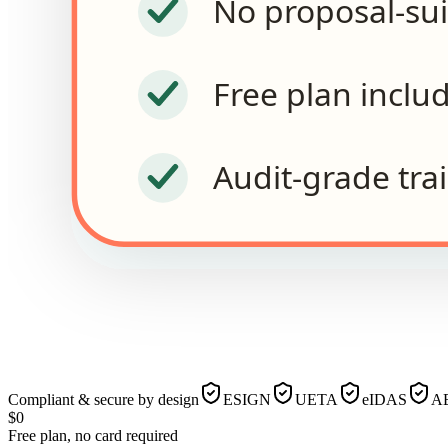
No proposal-su
Free plan inclu
Audit-grade trai
Compliant & secure by design
ESIGN
UETA
eIDAS
AE
$0
Free plan, no card required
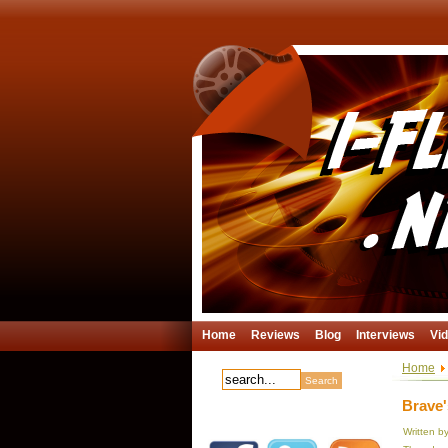
Home
Reviews
Blog
Interviews
Vi
Home
Brave'
Written b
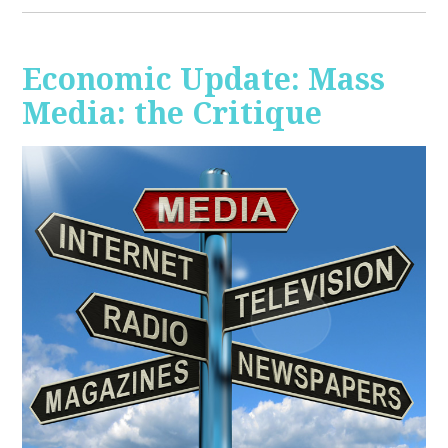
Economic Update: Mass
Media: the Critique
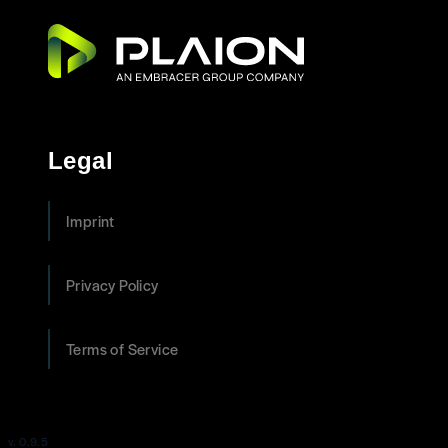
Legal
Imprint
Privacy Policy
Terms of Service
v. 0.9.5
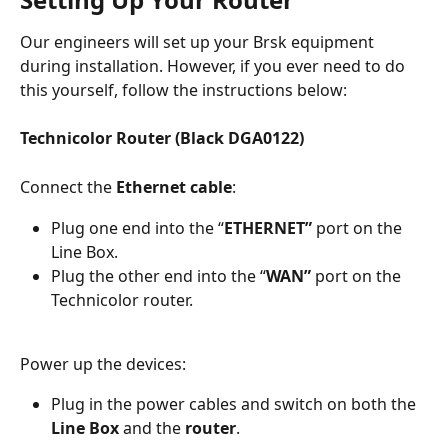
Our engineers will set up your Brsk equipment 
during installation. However, if you ever need to do 
this yourself, follow the instructions below:
Technicolor Router (Black DGA0122)
Connect the 
Ethernet cable
: 
Plug one end into the “
ETHERNET”
 port on the 
Line Box. 
Plug the other end into the “
WAN”
 port on the 
Technicolor router. 
Power up the devices: 
Plug in the power cables and switch on both the 
Line Box
 and the 
router
. 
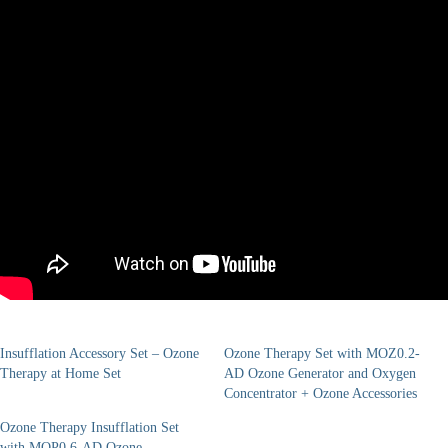
Insufflation Accessory Set – Ozone
Ozone Therapy Set with MOZ0.2-
Therapy at Home Set
AD Ozone Generator and Oxygen
Concentrator + Ozone Accessories
Ozone Therapy Insufflation Set
with MOP0.6-AD Ozone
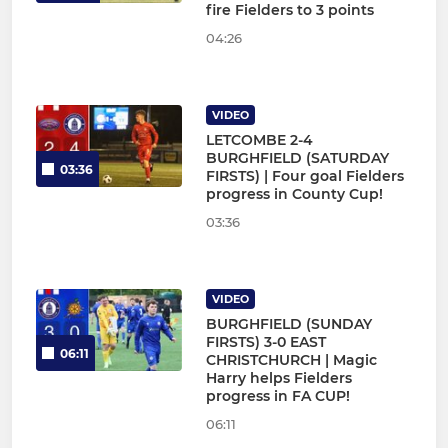
fire Fielders to 3 points
04:26
VIDEO
LETCOMBE 2-4
BURGHFIELD (SATURDAY
03:36
FIRSTS) | Four goal Fielders
progress in County Cup!
03:36
VIDEO
BURGHFIELD (SUNDAY
FIRSTS) 3-0 EAST
06:11
CHRISTCHURCH | Magic
Harry helps Fielders
progress in FA CUP!
06:11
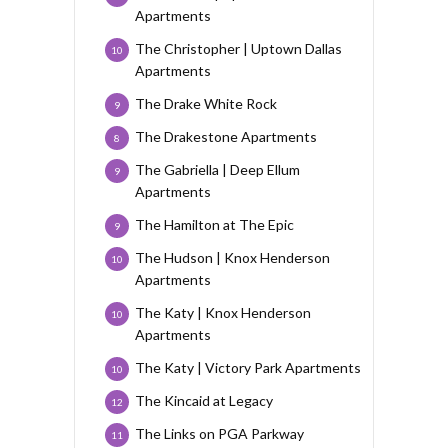
Apartments
The Christopher | Uptown Dallas
10
Apartments
The Drake White Rock
9
The Drakestone Apartments
8
The Gabriella | Deep Ellum
9
Apartments
The Hamilton at The Epic
9
The Hudson | Knox Henderson
10
Apartments
The Katy | Knox Henderson
10
Apartments
The Katy | Victory Park Apartments
10
The Kincaid at Legacy
12
The Links on PGA Parkway
11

Task prompt >>
Give back an exact copy of only the lines from the one with "AD Ozone Generator and Oxygen" through the final line of the material, both included. Pictures do not belong in it.

Answer area >>
AD Ozone Generator and Oxygen
Concentrator + Ozone Accessories
Ozone Therapy Insufflation Set
with MOP0.6-AD Ozone
fire Fielders to 3 points
04:26
VIDEO
LETCOMBE 2-4
BURGHFIELD (SATURDAY
03:36
FIRSTS) | Four goal Fielders
progress in County Cup!
03:36
VIDEO
BURGHFIELD (SUNDAY
FIRSTS) 3-0 EAST
06:11
CHRISTCHURCH | Magic
Harry helps Fielders
progress in FA CUP!
06:11
Apartments
The Christopher | Uptown Dallas
10
Apartments
The Drake White Rock
9
The Drakestone Apartments
8
The Gabriella | Deep Ellum
9
Apartments
The Hamilton at The Epic
9
The Hudson | Knox Henderson
10
Apartments
The Katy | Knox Henderson
10
Apartments
The Katy | Victory Park Apartments
10
The Kincaid at Legacy
12
The Links on PGA Parkway
11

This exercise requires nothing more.